- WORK TO BE COMPLETED -
Repeat the data word for word. Do not include the pictures.

*** THE DATA

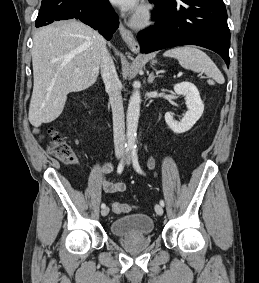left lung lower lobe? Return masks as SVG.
<instances>
[{
  "instance_id": "1",
  "label": "left lung lower lobe",
  "mask_w": 259,
  "mask_h": 283,
  "mask_svg": "<svg viewBox=\"0 0 259 283\" xmlns=\"http://www.w3.org/2000/svg\"><path fill=\"white\" fill-rule=\"evenodd\" d=\"M155 26L137 35L142 53L198 45L218 53L229 66L230 31L223 0H150Z\"/></svg>"
}]
</instances>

******

- SOLUTION BELOW -
left lung lower lobe? Return masks as SVG.
<instances>
[{
  "instance_id": "1",
  "label": "left lung lower lobe",
  "mask_w": 259,
  "mask_h": 283,
  "mask_svg": "<svg viewBox=\"0 0 259 283\" xmlns=\"http://www.w3.org/2000/svg\"><path fill=\"white\" fill-rule=\"evenodd\" d=\"M155 26L137 35L142 53L198 45L218 53L229 66L230 31L223 0H150Z\"/></svg>"
}]
</instances>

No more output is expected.